Michelangelo’s friend and biographer, Giorgio Vasari, himself a professional artist, tells how the master carved his figures.
He says Michelangelo laid his model into a little box like a coffin. He filled the box with water until the figure was submerged. Then he slowly let the water run out of the box or dipped some out. The first parts of the figure to emerge from the water like islands were the parts Michelangelo had to cut out first on his stone block. Of a face, for example, he would first do the nose, then the chin, then the lips, the brows, the eye-lids, and so on.
Now this is a fine way to illustrate the carving of a figure but as a working technique it has real drawbacks. Was it really Michelangelo’s working procedure or only a practical example—an illustration for Vasari´s general reader—of how a statue is cut out of the stone? What’s wrong with it?

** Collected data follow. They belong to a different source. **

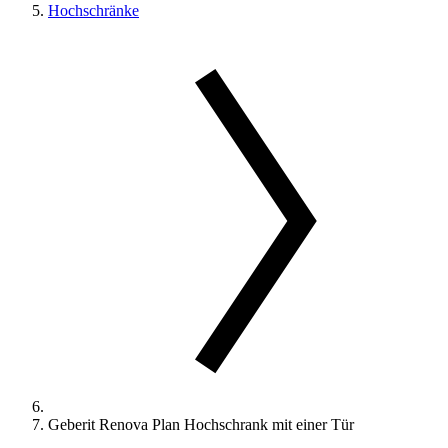
Hochschränke
Geberit Renova Plan Hochschrank mit einer Tür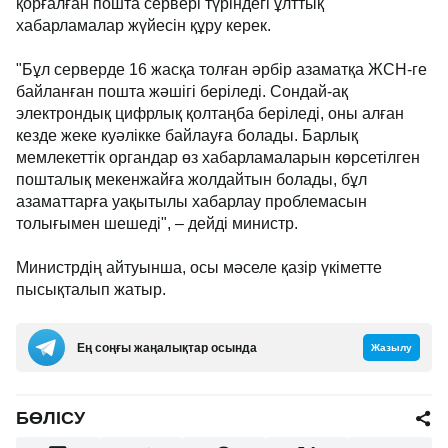
қорғалған пошта сервері түріндегі ұлттық
хабарламалар жүйесін құру керек.
"Бұл серверде 16 жасқа толған әрбір азаматқа ЖСН-ге
байланған пошта жәшігі беріледі. Сондай-ақ
электрондық цифрлық қолтаңба беріледі, оны алған
кезде жеке куәлікке байлауға болады. Барлық
мемлекеттік органдар өз хабарламаларын көрсетілген
пошталық мекенжайға жолдайтын болады, бұл
азаматтарға уақытылы хабарлау проблемасын
толығымен шешеді", – дейді министр.
Министрдің айтуынша, осы мәселе қазір үкіметте
пысықталып жатыр.
Ең соңғы жаңалықтар осында
Жазылу
БӨЛІСУ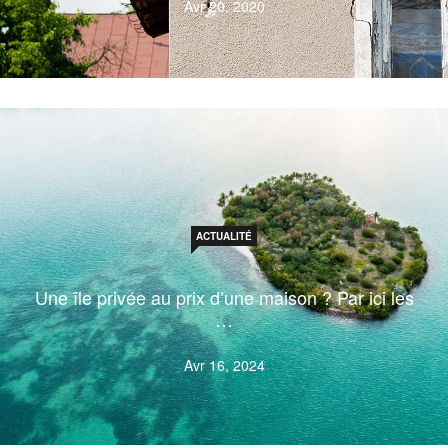
Avr 20, 2020
ACTUALITÉ
Une île privée au prix d’une maison ? Par ici les
…
Avr 16, 2024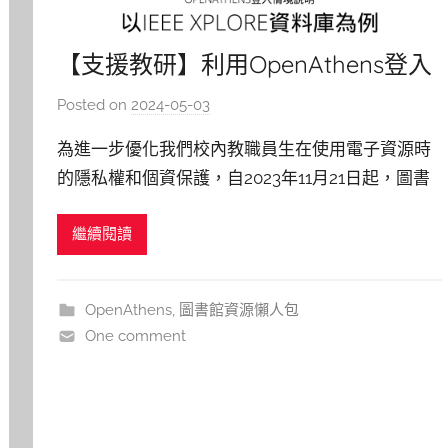
【支援教研】利用OpenAthens登入
IEEE Xplore之情境解析
Posted on
2024-05-03
b
y
為進一步優化我們校內教職員生在使用電子資源時
c
的隱私權和個資保護，自2023年11月21日起，圖書
h
館引進OpenAthens電子資源認證服務。 因此，當
h
繼續閱讀
使用電子資源時，您將有兩種不同的操作路徑可供
e
r
選擇，只需選擇其中一種進行認證，即可輕鬆登入
並使用；每次登入後，您將能夠在未關閉視窗或清
OpenAthens
,
圖書館資源懶人包
除瀏覽歷史的情況下
One comment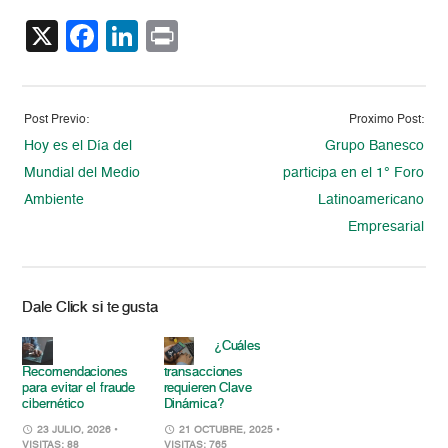
X
Facebook
LinkedIn
Print
Post Previo:
Proximo Post:
Hoy es el Día del
Grupo Banesco
Mundial del Medio
participa en el 1° Foro
Ambiente
Latinoamericano
Empresarial
Dale Click si te gusta
¿Cuáles
Recomendaciones
transacciones
para evitar el fraude
requieren Clave
cibernético
Dinámica?
23 JULIO, 2026
•
21 OCTUBRE, 2025
•
VISITAS: 88
VISITAS: 765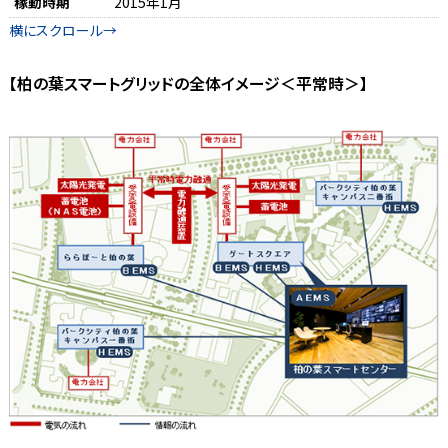
稼動時期
2015年1月
【柏の葉スマートグリッドの全体イメージ＜平常時＞】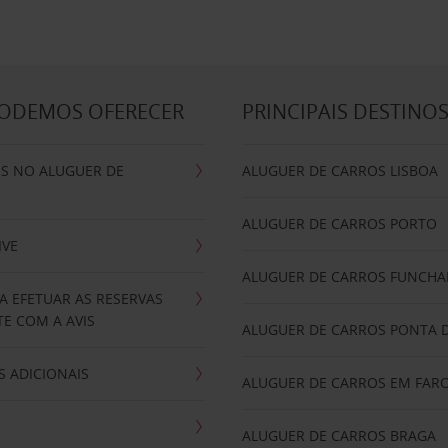
PODEMOS OFERECER
PRINCIPAIS DESTINO
IS NO ALUGUER DE
ALUGUER DE CARROS LISBOA
ALUGUER DE CARROS PORTO
IVE
ALUGUER DE CARROS FUNCHA
A EFETUAR AS RESERVAS
E COM A AVIS
ALUGUER DE CARROS PONTA 
 ADICIONAIS
ALUGUER DE CARROS EM FAR
ALUGUER DE CARROS BRAGA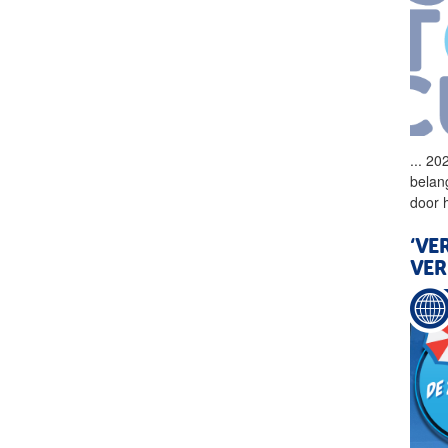
...
202
belan
door 
‘VE
VER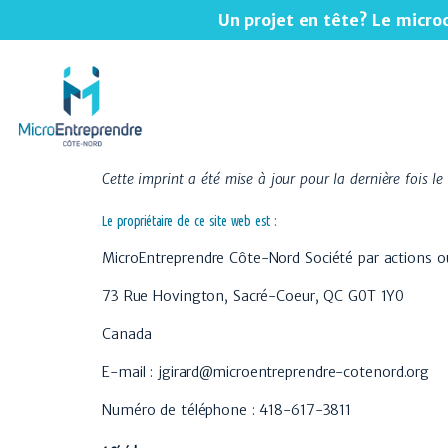
Un projet en tête? Le micro
Cette imprint a été mise à jour pour la dernière fois le 
Le propriétaire de ce site web est :
MicroEntreprendre Côte-Nord Société par actions 
73 Rue Hovington, Sacré-Coeur, QC G0T 1Y0
Canada
E-mail :
jgirard@
microentreprendre-cotenord.org
Numéro de téléphone : 418-617-3811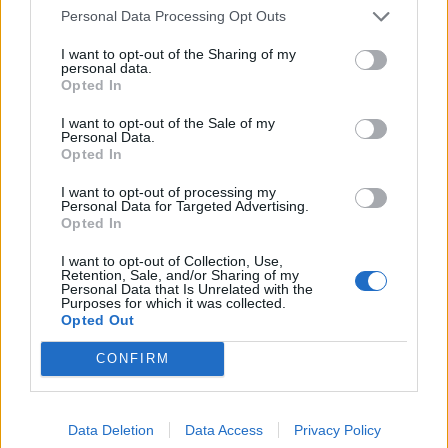
Resterend oefenprogramma Ajax: waar zijn de
Personal Data Processing Opt Outs
duels te zien
I want to opt-out of the Sharing of my
personal data.
Ajax groeit onder Míchel, maar transfermarkt
Opted In
blijft cruciaal
I want to opt-out of the Sale of my
Personal Data.
Ajax-talent Mohamed Abdalla schrijft Europese
Opted In
geschiedenis
I want to opt-out of processing my
Personal Data for Targeted Advertising.
Shane Kluivert krijgt kans van Flick en begint in
Opted In
de basis bij FC Barcelona
I want to opt-out of Collection, Use,
Retention, Sale, and/or Sharing of my
Personal Data that Is Unrelated with the
Servische media vergelijken Ajax-talent Abdellah
Purposes for which it was collected.
Ouazane met Lionel Messi
Opted Out
CONFIRM
Ajax zet grote stap richting volgende ronde na
ruime zege op Vojvodina
Data Deletion
Data Access
Privacy Policy
Dusan Tadic kijkt met bijzondere gevoelens naar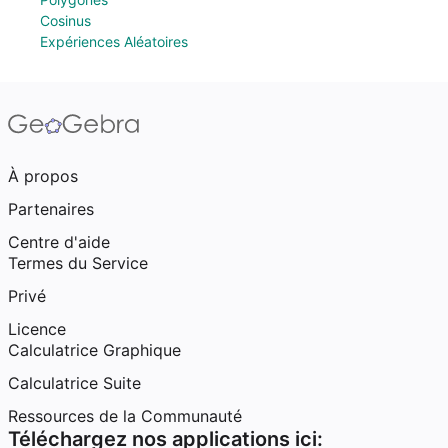
Cosinus
Expériences Aléatoires
À propos
Partenaires
Centre d'aide
Termes du Service
Privé
Licence
Calculatrice Graphique
Calculatrice Suite
Ressources de la Communauté
Téléchargez nos applications ici: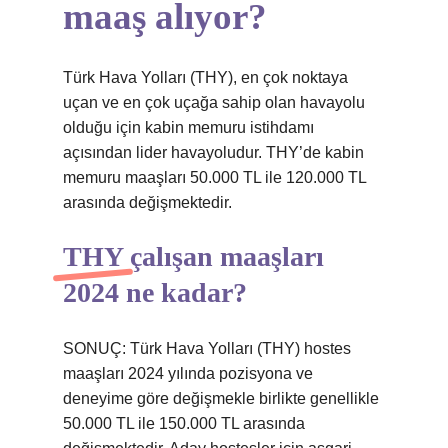
maaş alıyor?
Türk Hava Yolları (THY), en çok noktaya
uçan ve en çok uçağa sahip olan havayolu
olduğu için kabin memuru istihdamı
açısından lider havayoludur. THY’de kabin
memuru maaşları 50.000 TL ile 120.000 TL
arasında değişmektedir.
THY çalışan maaşları
2024 ne kadar?
SONUÇ: Türk Hava Yolları (THY) hostes
maaşları 2024 yılında pozisyona ve
deneyime göre değişmekle birlikte genellikle
50.000 TL ile 150.000 TL arasında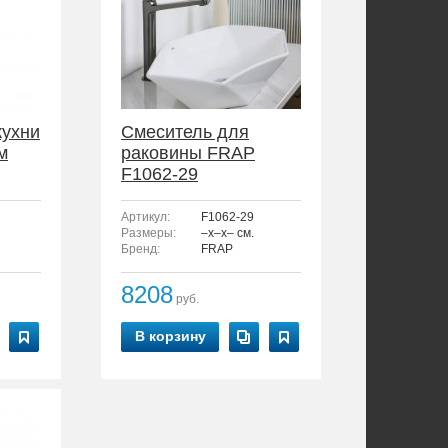
кухни
Смеситель для
м
раковины FRAP
F1062-29
Артикул:
F1062-29
Размеры:
–x–x– см.
Бренд:
FRAP
8208
руб.
В корзину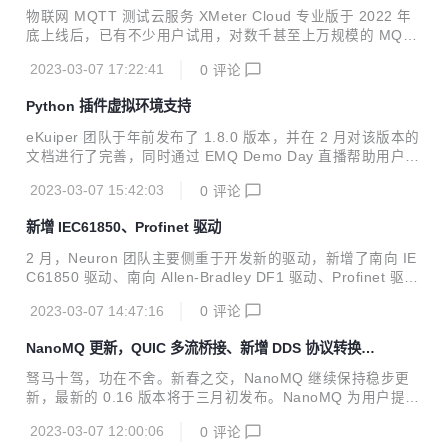
场景测试
式上线。该版本通过多租户技术和按量计费的模式，为用户提
物联网 MQTT 测试云服务 XMeter Cloud 专业版于 2022 年
供了极速的部署创建和有效的成本控制。 EMQX Rocky Linux
底上线后，已有不少用户试用，对数千甚至上万规模的 MQTT
9 与 Ma...
并发连接和消息吞吐场景进行测试。同时我们也收到了希望支
2023-03-07 17:22:41
0
评论
持更多物联网协议测试的需求反馈。 新年伊始，XMeter 团队
全力聚焦于 XMeter Cloud 新版本的研发，将于 3 月上线自定
Python 插件虚拟环境支持
义测试场景的重要功能，助力用户对更广泛的协议进行测试，
包括 TCP、WebSocket、HTTP 等。此外，XMeter Cloud
eKuiper 团队于年前发布了 1.8.0 版本，并在 2 月对该版本的
新版本还将在用户体验和产品性能上进一步提升与优化。 自定
文档进行了完善，同时通过 EMQ Demo Day 直播帮助用户更
义测试场景支持 XMeter Cloud 基础版及专业版均已提供多种
进一步了解新功能的使用场景。 我们也开始了下一个版本 1.
内置 MQTT ...
2023-03-07 15:42:03
0
评论
9.0 的开发，该版本将是一个较小的迭代版本，主要目标是实
现与工业协议网关软件 Neuron 的多实例连接。目前主要完成
新增 IEC61850、Profinet 驱动
了功能调研和规划工作，以及新功能 Python 插件虚拟环境支
持的开发。 此外，2 月还发布了 1.8.1 版本，包含导入 Porta
2 月，Neuron 团队主要侧重于开发新的驱动，新增了南向 IE
ble 插件以及 Flow Editor 等 bug 修复。 Python 插件虚拟环
C61850 驱动、南向 Allen-Bradley DF1 驱动、Profinet 驱动
境支持 虚拟环境是 Python 开发中常用的技术，对 Pyt...
支持以及静态点位等功能，这些新驱动和新功能将在 2.4 版本
2023-03-07 14:47:16
0
评论
中正式发布。 IEC61850 驱动 IEC61850 标准是电力系统自
动化领域的通用标准。Neuron IEC61850 驱动实现了该标准
NanoMQ 更新，QUIC 多流桥接、新增 DDS 协议转换代
中 MMS 协议的连接和读写操作。MMS 中的多种数据类型也
理
已经映射到 Neuron 类型中，现在可以通过指定 IED（智能电
驽马十驾，功在不舍。新春之交，NanoMQ 继续保持稳步更
子设备）中的 DA（对象属性）地址和类型，完成数据的获取
新，最新的 0.16 版本将于三月初发布。NanoMQ 为用户提供
和修改操作。 Allen-Bradley DF1 驱动 DF1...
了 2 个重要新功能：MQTT over QUIC 的多流桥接和 DDS
2023-03-07 12:00:06
0
评论
协议转换代理，拓宽了 NanoMQ 的弱网桥接传输性能和在边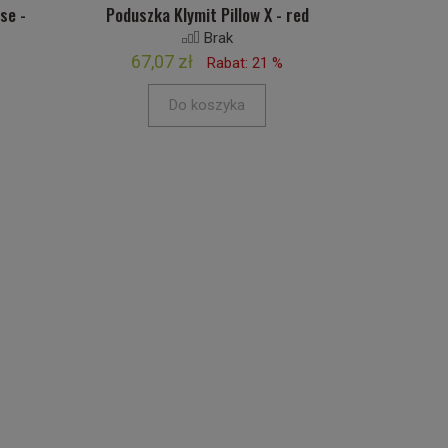
se -
Poduszka Klymit Pillow X - red
Brak
67,07 zł
Rabat: 21 %
Do koszyka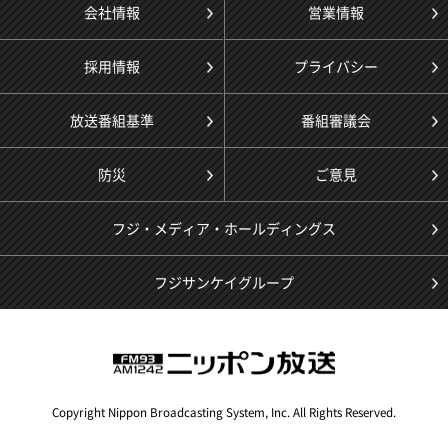
会社情報
営業情報
採用情報
プライバシー
放送番組基準
番組審議会
防災
ご意見
フジ・メディア・ホールディングス
フジサンケイグループ
Copyright Nippon Broadcasting System, Inc. All Rights Reserved.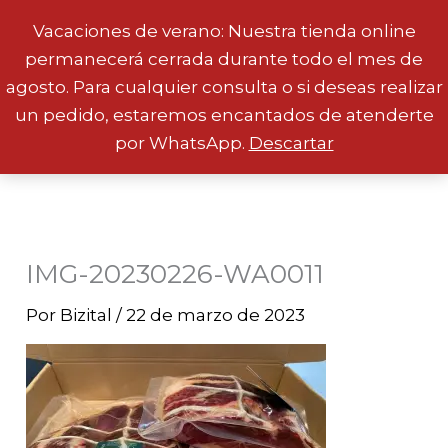
Vacaciones de verano: Nuestra tienda online
permanecerá cerrada durante todo el mes de
Ir
agosto. Para cualquier consulta o si deseas realizar
al
un pedido, estaremos encantados de atenderte
contenido
por WhatsApp.
Descartar
IMG-20230226-WA0011
Por
Bizital
/
22 de marzo de 2023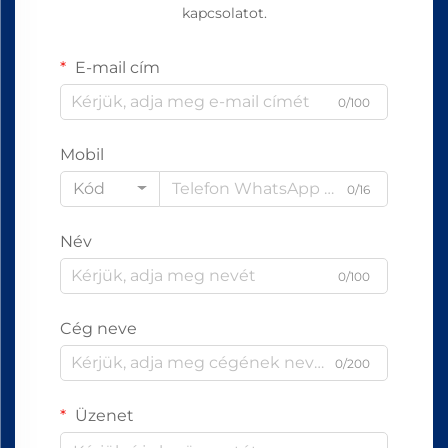
kapcsolatot.
E-mail cím
0/100
Mobil
Kód
0/16
Név
0/100
Cég neve
0/200
Üzenet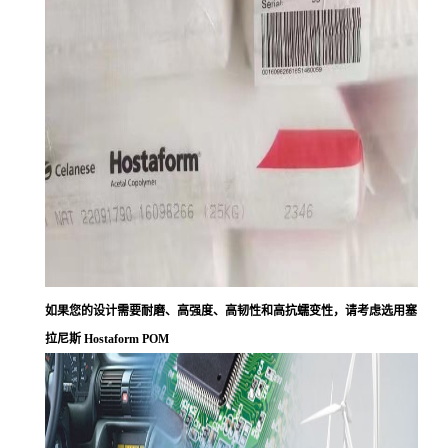
如果您的设计需要耐磨、高强度、高韧性和高抗蠕变性，请考虑选用塞
拉尼斯 Hostaform POM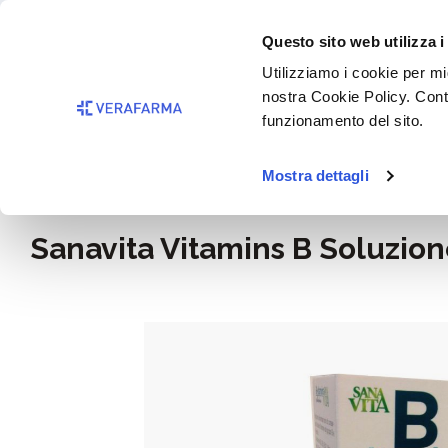
Passa al contenuto principale
BISOGNO 
Questo sito web utilizza i
Salta alla ricerca
Utilizziamo i cookie per mig
nostra Cookie Policy. Cont
Passa alla navigazione principale
funzionamento del sito.
Mostra dettagli
Home
Alimentazione e integratori
Integratori
Sanavita Vitamins B Soluzion
Salta la galleria di immagini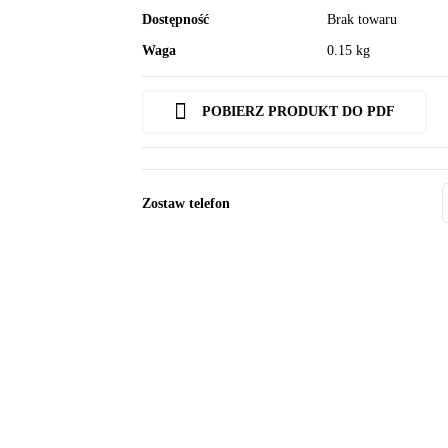
Dostępność
Brak towaru
Waga
0.15 kg
POBIERZ PRODUKT DO PDF
Zostaw telefon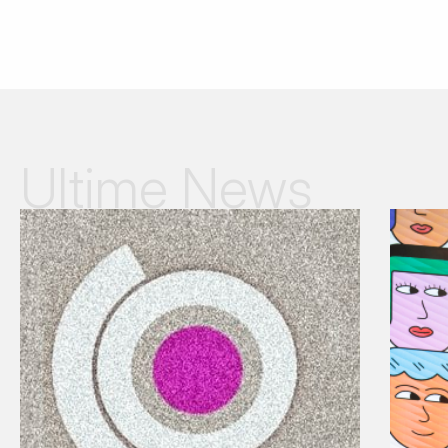
Ultime News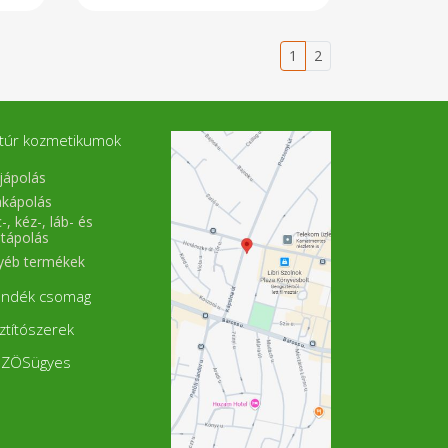
1
2
túr kozmetikumok
jápolás
akápolás
-, kéz-, láb- és
stápolás
yéb termékek
ándék csomag
sztítószerek
ZÖSügyes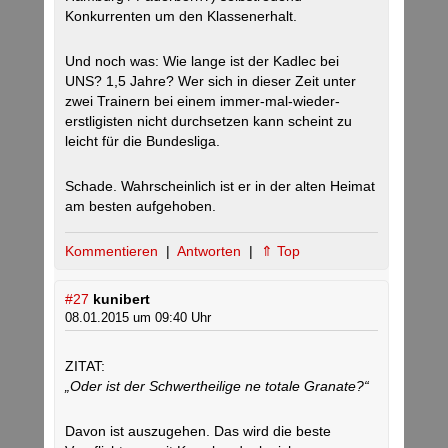
Konkurrenten um den Klassenerhalt.
Und noch was: Wie lange ist der Kadlec bei
UNS? 1,5 Jahre? Wer sich in dieser Zeit unter
zwei Trainern bei einem immer-mal-wieder-
erstligisten nicht durchsetzen kann scheint zu
leicht für die Bundesliga.
Schade. Wahrscheinlich ist er in der alten Heimat
am besten aufgehoben.
Kommentieren
|
Antworten
|
⇑ Top
#27
kunibert
08.01.2015 um 09:40 Uhr
ZITAT:
„Oder ist der Schwertheilige ne totale Granate?“
Davon ist auszugehen. Das wird die beste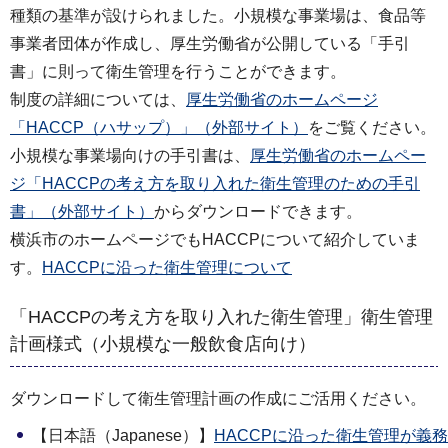
種類の基準が設けられました。小規模な事業場は、食品等
事業者団体が作成し、厚生労働省が公開している「手引
書」に則って衛生管理を行うことができます。
制度の詳細については、
厚生労働省のホームページ
「HACCP（ハサップ）」（外部サイト）
をご覧ください。
小規模な事業場向けの手引書は、
厚生労働省のホームペー
ジ「HACCPの考え方を取り入れた衛生管理のための手引
書」（外部サイト）
からダウンロードできます。
横浜市のホームページでもHACCPについて紹介していま
す。
HACCPに沿った衛生管理について
「HACCPの考え方を取り入れた衛生管理」衛生管理
計画様式（小規模な一般飲食店向け）
ダウンロードして衛生管理計画の作成にご活用ください。
【日本語（Japanese）】
HACCPに沿った衛生管理が義務付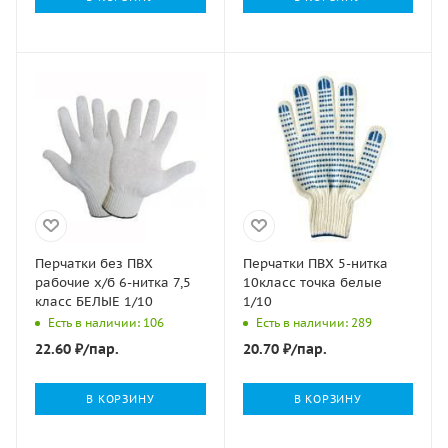
Перчатки без ПВХ
Перчатки ПВХ 5-нитка
рабочие х/б 6-нитка 7,5
10класс точка белые
класс БЕЛЫЕ 1/10
1/10
Есть в наличии: 106
Есть в наличии: 289
22.60
₽
/пар.
20.70
₽
/пар.
В КОРЗИНУ
В КОРЗИНУ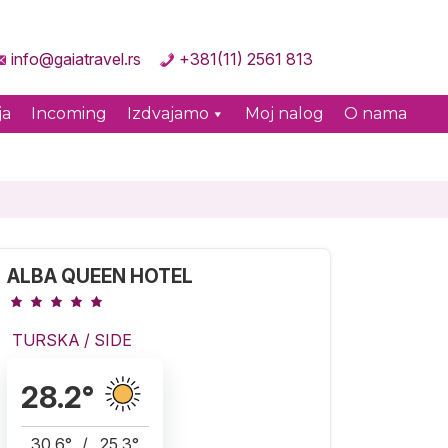
info@gaiatravel.rs
+381(11) 2561 813
ja
Incoming
Izdvajamo
Moj nalog
O nama
ALBA QUEEN HOTEL
TURSKA
/
SIDE
28.2
°
30.6
°
/
25.3
°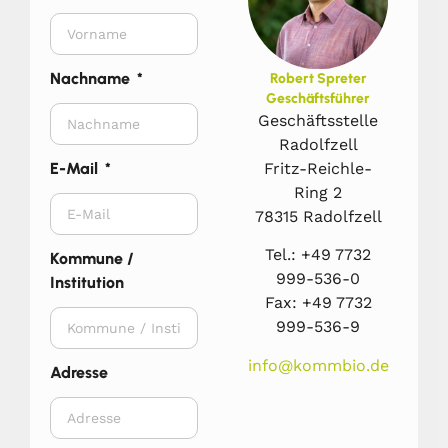
Nachname
Robert Spreter
Geschäftsführer
Geschäftsstelle
Radolfzell
Fritz-Reichle-
E-Mail
Ring 2
78315 Radolfzell
Tel.: +49 7732
Kommune /
999-536-0
Institution
Fax: +49 7732
999-536-9
info@kommbio.de
Adresse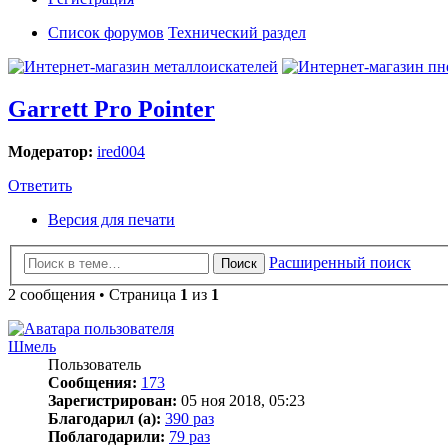
Список форумов
Технический раздел
Garrett Pro Pointer
Модератор:
ired004
Ответить
Версия для печати
Расширенный поиск
Поиск
2 сообщения • Страница
1
из
1
Шмель
Пользователь
Сообщения:
173
Зарегистрирован:
05 ноя 2018, 05:23
Благодарил (а):
390 раз
Поблагодарили:
79 раз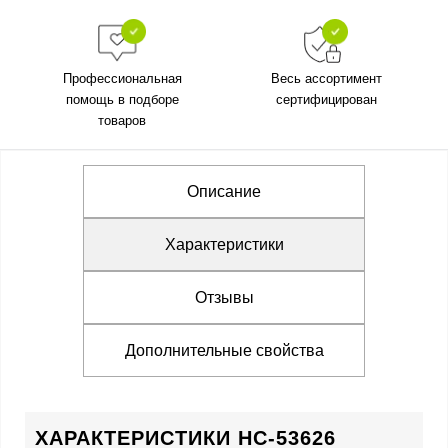
Профессиональная
Весь ассортимент
помощь в подборе
сертифицирован
товаров
Описание
Характеристики
Отзывы
Дополнительные свойства
ХАРАКТЕРИСТИКИ HC-53626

One, the actual measuring of the depth of each figure as it comes out of the water seems very complicated and inexact. You could color the water to make a greater contrast with the figure but the water-line might not always be easy to determine where the prominences are vaguer, such as the gentle hills of a torso. Water surface tension would also cause you trouble. The water would cling to the sides of the emerging bulge and register higher up than it should.
Another drawback would be the model. To make accurate measurements you would have to use a finished or far-along model. Even if it were substantially smaller than your projected marble statue, its modelling would take a long time and this would mean that the actual creation goes on not in the marble but in the clay.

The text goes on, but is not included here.